Parte a pochi metri dallo Sferisterio la nuova avventura di Anna Menghi. Nella sede elettorale di Piazza Nazario Sauro, lo stesso locale che aveva utilizzato Silenzi alle provinciali, la Menghi ha ufficializzato la sua candidatura a sindaco di Macerata. Insieme a lei ci sarà l’ex Forza Italia Vittorio Lanciani con la sua  lista “Essere Macerata”.
“Il terzo polo siamo noi – ha detto Placido Munafò, consigliere comunale del Comitato Menghi – e restiamo aperti ad altre aggregazioni. Noi non abbiamo mai posto preclusioni a nessuno. Il nostro slogan è ‘sbloccare Macerata’. Possiamo arrivare al ballottaggio e vincere contro Carancini e Pistarelli che rappresentano la stessa faccia della medaglia. Qualcuno tenta di sminuirci, ma ricordiamo che il Comitato Menghi ha preso il doppio dei voti dell’Udc”.

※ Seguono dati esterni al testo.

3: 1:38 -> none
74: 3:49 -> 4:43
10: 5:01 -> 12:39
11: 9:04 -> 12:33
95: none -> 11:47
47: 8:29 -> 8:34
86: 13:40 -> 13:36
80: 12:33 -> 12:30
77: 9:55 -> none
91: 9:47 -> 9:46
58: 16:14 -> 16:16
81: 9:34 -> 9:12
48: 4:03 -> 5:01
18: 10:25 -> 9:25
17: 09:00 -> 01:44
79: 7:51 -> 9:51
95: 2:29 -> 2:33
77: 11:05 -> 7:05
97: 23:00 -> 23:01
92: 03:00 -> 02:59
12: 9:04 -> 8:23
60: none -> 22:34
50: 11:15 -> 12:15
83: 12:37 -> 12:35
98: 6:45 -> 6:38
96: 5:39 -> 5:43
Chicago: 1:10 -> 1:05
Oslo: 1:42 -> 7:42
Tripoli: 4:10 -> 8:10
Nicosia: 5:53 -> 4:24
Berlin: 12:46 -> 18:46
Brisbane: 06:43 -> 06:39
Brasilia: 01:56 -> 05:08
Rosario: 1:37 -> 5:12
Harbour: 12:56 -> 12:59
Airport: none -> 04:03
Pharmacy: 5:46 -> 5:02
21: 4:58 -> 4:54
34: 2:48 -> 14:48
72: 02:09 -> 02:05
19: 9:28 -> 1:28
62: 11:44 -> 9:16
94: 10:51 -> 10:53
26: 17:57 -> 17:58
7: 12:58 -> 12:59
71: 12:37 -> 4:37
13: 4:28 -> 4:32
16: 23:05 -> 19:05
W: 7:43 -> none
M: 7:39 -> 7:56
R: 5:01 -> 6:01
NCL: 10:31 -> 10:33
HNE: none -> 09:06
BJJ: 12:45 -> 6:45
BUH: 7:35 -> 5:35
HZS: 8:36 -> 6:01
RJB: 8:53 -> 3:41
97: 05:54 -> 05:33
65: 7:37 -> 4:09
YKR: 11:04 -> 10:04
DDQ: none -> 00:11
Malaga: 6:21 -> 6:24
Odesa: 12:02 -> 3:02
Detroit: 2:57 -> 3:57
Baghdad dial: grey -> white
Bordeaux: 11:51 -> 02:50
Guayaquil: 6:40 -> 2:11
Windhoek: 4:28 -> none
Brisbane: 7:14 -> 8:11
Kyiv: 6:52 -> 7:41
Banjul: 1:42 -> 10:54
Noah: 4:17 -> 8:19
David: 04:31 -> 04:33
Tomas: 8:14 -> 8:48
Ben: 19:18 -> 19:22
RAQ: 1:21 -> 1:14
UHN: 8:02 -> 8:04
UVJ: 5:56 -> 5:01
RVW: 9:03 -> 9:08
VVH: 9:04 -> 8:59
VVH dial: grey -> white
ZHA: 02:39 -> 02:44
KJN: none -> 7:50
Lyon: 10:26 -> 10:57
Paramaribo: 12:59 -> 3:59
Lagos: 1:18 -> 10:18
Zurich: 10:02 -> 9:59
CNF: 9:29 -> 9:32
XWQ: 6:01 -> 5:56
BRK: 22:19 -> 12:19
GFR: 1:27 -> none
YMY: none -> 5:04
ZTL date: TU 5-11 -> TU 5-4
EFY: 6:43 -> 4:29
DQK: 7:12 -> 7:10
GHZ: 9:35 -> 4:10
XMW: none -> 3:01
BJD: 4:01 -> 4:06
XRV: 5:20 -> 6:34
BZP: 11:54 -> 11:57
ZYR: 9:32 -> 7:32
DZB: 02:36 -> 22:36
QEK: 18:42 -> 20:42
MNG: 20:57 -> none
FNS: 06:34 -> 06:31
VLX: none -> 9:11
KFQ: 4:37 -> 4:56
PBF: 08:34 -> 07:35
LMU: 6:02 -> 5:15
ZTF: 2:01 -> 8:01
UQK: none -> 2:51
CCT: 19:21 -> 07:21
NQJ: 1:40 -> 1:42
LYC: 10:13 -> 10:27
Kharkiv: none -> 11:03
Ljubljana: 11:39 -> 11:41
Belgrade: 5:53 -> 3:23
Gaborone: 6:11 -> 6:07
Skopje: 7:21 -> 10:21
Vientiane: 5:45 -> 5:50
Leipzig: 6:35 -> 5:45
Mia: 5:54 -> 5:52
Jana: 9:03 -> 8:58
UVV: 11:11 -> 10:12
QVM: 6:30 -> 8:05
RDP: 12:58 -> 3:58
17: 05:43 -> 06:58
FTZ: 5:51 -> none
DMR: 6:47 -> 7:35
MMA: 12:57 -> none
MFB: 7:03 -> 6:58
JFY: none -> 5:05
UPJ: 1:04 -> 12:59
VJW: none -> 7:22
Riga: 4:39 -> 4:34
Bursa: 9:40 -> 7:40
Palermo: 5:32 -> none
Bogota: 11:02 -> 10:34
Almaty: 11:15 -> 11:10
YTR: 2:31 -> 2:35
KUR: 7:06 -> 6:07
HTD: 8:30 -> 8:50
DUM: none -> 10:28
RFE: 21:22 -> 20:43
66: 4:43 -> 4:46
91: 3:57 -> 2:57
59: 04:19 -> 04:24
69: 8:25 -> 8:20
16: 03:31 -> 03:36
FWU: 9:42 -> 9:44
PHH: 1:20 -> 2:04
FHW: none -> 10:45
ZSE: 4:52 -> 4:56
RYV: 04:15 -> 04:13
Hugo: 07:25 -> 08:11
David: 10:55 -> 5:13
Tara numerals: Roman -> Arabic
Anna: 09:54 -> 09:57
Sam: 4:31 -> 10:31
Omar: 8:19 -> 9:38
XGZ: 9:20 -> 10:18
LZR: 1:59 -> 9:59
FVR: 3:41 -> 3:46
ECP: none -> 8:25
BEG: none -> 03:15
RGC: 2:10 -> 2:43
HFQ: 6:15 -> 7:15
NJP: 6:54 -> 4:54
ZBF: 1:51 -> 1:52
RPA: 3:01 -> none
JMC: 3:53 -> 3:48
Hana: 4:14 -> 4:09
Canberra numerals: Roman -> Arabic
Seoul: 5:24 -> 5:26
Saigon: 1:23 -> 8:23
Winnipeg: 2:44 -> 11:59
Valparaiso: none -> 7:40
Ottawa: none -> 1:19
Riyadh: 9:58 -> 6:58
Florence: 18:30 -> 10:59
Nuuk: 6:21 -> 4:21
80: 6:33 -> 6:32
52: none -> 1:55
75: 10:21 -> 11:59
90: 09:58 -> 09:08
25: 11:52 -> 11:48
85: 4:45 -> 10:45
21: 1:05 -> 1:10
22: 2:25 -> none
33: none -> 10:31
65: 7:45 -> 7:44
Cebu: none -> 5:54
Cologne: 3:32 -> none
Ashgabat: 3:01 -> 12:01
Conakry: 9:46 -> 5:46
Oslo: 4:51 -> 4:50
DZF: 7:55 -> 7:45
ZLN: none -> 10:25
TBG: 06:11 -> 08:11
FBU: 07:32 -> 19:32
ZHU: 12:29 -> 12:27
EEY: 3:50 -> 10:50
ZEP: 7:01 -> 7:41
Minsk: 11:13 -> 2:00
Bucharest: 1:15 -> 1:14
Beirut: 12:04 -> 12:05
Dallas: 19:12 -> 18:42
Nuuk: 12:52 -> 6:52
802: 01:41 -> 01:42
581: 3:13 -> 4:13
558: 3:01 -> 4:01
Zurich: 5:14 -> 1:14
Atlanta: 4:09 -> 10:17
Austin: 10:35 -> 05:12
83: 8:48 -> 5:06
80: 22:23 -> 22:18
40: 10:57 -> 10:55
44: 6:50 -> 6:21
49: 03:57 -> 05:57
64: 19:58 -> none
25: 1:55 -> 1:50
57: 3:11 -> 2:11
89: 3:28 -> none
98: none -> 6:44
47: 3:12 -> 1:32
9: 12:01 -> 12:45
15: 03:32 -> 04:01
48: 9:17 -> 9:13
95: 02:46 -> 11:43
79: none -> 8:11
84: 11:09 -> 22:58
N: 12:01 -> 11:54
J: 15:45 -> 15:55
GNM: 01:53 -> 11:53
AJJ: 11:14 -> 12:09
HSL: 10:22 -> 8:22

Lo slogan di Vittorio Lanciani è “A mano libera”. “A differenza dei partiti rappresentiamo la libertà di pensiero con i cittadini al centro della proposta. Io ho fatto un passo indietro per appoggiare la candidatura di Anna con cui c’è piena unità d’intenti. Arriveremo al ballottaggio e vinceremo perché in questo momento i partiti si trovano in grandissima difficoltà. Vogliamo riordinare la città con un po’ più di verde e meno calcestruzzo”.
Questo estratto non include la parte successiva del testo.